Evaluating the efficacy of haptic feedback, 360° treadmill-integrated Virtual Reality framework and longitudinal training on decision-making performance in a complex search-and-shoot simulation

Virtual Reality (VR) has made significant strides, offering users a multitude of ways to interact with virtual environments. Each sensory modality in VR provides distinct inputs and interactions, enhancing the user's immersion and presence. However, the potential of additional sensory modalities, such as haptic feedback and 360{\deg} locomotion, to improve decision-making performance has not been thoroughly investigated.
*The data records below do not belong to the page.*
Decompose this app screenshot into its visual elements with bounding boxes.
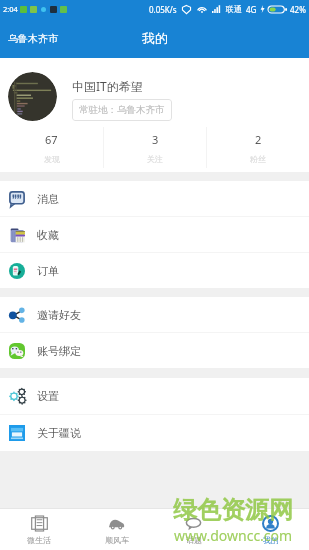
staticText: 消息 xyxy=(37,192,59,206)
staticText: 微生活 xyxy=(27,535,51,545)
button[interactable]: 订单 xyxy=(0,253,309,288)
staticText: 常驻地：乌鲁木齐市 xyxy=(79,104,165,116)
staticText: 3 xyxy=(152,132,159,147)
staticText: 0.05K/s xyxy=(149,4,177,15)
button[interactable]: 消息 xyxy=(0,181,309,216)
staticText: www.downcc.com xyxy=(174,526,293,545)
button[interactable]: 关于疆说 xyxy=(0,415,309,451)
staticText: 关注 xyxy=(147,154,163,164)
staticText: 订单 xyxy=(37,264,59,278)
button[interactable]: 话题 xyxy=(155,509,232,550)
staticText: 发现 xyxy=(44,154,60,164)
button[interactable]: 收藏 xyxy=(0,217,309,252)
button[interactable]: 邀请好友 xyxy=(0,297,309,332)
staticText: 关于疆说 xyxy=(37,426,81,440)
staticText: 收藏 xyxy=(37,228,59,242)
staticText: 账号绑定 xyxy=(37,344,81,358)
button[interactable]: 设置 xyxy=(0,378,309,414)
button[interactable]: 微生活 xyxy=(0,509,78,550)
button[interactable]: 乌鲁木齐市 xyxy=(0,18,68,58)
staticText: 4G xyxy=(246,4,257,15)
staticText: 联通 xyxy=(226,4,242,14)
staticText: 绿色资源网 xyxy=(173,495,293,525)
button[interactable]: 账号绑定 xyxy=(0,333,309,368)
button[interactable]: 67 xyxy=(0,124,103,172)
staticText: 我的 xyxy=(263,535,279,545)
button[interactable]: 中国IT的希望 xyxy=(0,58,309,124)
staticText: 邀请好友 xyxy=(37,308,81,322)
staticText: 乌鲁木齐市 xyxy=(8,32,58,45)
button[interactable]: 我的 xyxy=(232,509,309,550)
staticText: 2:04 xyxy=(3,4,18,14)
button[interactable]: 顺风车 xyxy=(78,509,155,550)
staticText: 顺风车 xyxy=(105,535,129,545)
staticText: 设置 xyxy=(37,389,59,403)
staticText: 2 xyxy=(255,132,262,147)
staticText: 粉丝 xyxy=(250,154,266,164)
button[interactable]: 2 xyxy=(207,124,309,172)
staticText: 话题 xyxy=(186,535,202,545)
staticText: 我的 xyxy=(142,30,168,46)
button[interactable]: 3 xyxy=(104,124,206,172)
staticText: 中国IT的希望 xyxy=(72,78,143,94)
staticText: 42% xyxy=(290,4,306,15)
staticText: 67 xyxy=(45,132,58,147)
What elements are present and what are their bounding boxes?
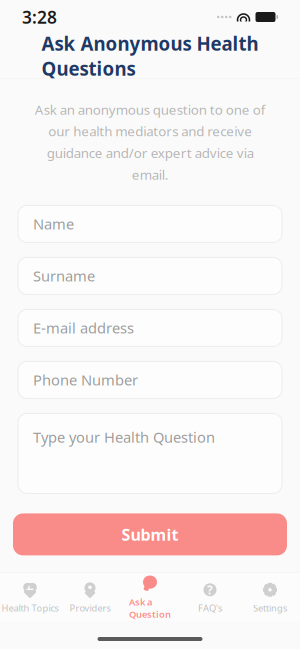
staticText: Ask an anonymous question to one of our … <box>34 101 266 183</box>
staticText: Settings <box>253 602 287 614</box>
staticText: Type your Health Question <box>33 427 215 447</box>
button[interactable]: Submit <box>13 513 287 555</box>
staticText: Surname <box>33 266 95 286</box>
staticText: E-mail address <box>33 318 134 338</box>
staticText: Ask Anonymous Health Questions <box>42 31 258 81</box>
staticText: 3:28 <box>22 6 57 28</box>
button[interactable]: ? <box>180 581 240 615</box>
button[interactable]: Health Topics <box>0 581 60 615</box>
staticText: Phone Number <box>33 370 138 390</box>
staticText: Health Topics <box>2 602 58 614</box>
button[interactable]: Settings <box>240 581 300 615</box>
staticText: Ask a Question <box>129 596 171 620</box>
button[interactable]: Providers <box>60 581 120 615</box>
staticText: Name <box>33 214 74 234</box>
staticText: Submit <box>122 524 178 545</box>
staticText: FAQ's <box>198 602 222 614</box>
staticText: ? <box>207 582 213 598</box>
staticText: Providers <box>70 602 110 614</box>
button[interactable]: Ask a Question <box>120 581 180 615</box>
This study addresses this gap by evaluating the impact of a haptic feedback, 360{\deg} locomotion-integrated VR framework and longitudinal, heterogeneous training on decision-making performance in a complex search-and-shoot simulation. The study involved 32 participants from a defence simulation base in India, who were randomly divided into two groups: experimental (haptic feedback, 360{\deg} locomotion-integrated VR framework with longitudinal, heterogeneous training) and placebo control (longitudinal, heterogeneous VR training without extrasensory modalities). The experiment lasted 10 days. On Day 1, all subjects executed a search-and-shoot simulation closely replicating the elements/situations in the real world. From Day 2 to Day 9, the subjects underwent heterogeneous training, imparted by the design of various complexity levels in the simulation using changes in behavioral attributes/artificial intelligence of the enemies. On Day 10, they repeated the search-and-shoot simulation executed on Day 1. The results showed that the experimental group experienced a gradual increase in presence, immersion, and engagement compared to the placebo control group. However, there was no significant difference in decision-making performance between the two groups on day 10. We intend to use these findings to design multisensory VR training frameworks that enhance engagement levels and decision-making performance.